| Dataset entries |

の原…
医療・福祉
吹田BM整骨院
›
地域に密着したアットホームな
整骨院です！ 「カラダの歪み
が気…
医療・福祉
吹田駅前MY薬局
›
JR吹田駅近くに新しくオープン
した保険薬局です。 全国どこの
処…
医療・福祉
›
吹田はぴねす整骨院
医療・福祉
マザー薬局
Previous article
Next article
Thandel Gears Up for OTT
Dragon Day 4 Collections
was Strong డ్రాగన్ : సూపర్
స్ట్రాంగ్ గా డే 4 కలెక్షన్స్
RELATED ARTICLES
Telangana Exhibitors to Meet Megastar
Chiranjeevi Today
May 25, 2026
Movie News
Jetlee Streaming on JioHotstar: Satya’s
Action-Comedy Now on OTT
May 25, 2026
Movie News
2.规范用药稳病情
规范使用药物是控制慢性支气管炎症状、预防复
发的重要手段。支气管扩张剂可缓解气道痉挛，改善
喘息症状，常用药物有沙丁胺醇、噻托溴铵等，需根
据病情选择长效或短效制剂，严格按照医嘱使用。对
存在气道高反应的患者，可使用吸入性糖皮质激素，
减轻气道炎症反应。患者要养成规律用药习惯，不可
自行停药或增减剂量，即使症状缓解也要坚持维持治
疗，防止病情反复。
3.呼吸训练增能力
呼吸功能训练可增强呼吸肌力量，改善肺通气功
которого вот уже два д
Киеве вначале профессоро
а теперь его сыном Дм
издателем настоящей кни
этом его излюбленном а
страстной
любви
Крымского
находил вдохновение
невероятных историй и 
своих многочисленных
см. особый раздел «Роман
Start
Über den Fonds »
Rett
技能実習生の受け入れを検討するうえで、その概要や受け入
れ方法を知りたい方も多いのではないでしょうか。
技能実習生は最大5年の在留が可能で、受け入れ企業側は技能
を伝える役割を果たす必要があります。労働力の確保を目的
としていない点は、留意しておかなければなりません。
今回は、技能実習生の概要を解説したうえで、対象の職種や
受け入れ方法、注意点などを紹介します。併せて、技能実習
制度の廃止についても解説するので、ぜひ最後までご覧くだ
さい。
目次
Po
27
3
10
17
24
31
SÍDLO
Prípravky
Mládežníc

| WORK TASK |
Looking at the records above, return exactly the lines from the line with "RELATED ARTICLES" to the line with "喘息症状，常用药物有沙丁胺醇、噻托溴铵等，需根", both ends included.

| EXPECTED OUTPUT |
RELATED ARTICLES
Telangana Exhibitors to Meet Megastar
Chiranjeevi Today
May 25, 2026
Movie News
Jetlee Streaming on JioHotstar: Satya’s
Action-Comedy Now on OTT
May 25, 2026
Movie News
2.规范用药稳病情
规范使用药物是控制慢性支气管炎症状、预防复
发的重要手段。支气管扩张剂可缓解气道痉挛，改善
喘息症状，常用药物有沙丁胺醇、噻托溴铵等，需根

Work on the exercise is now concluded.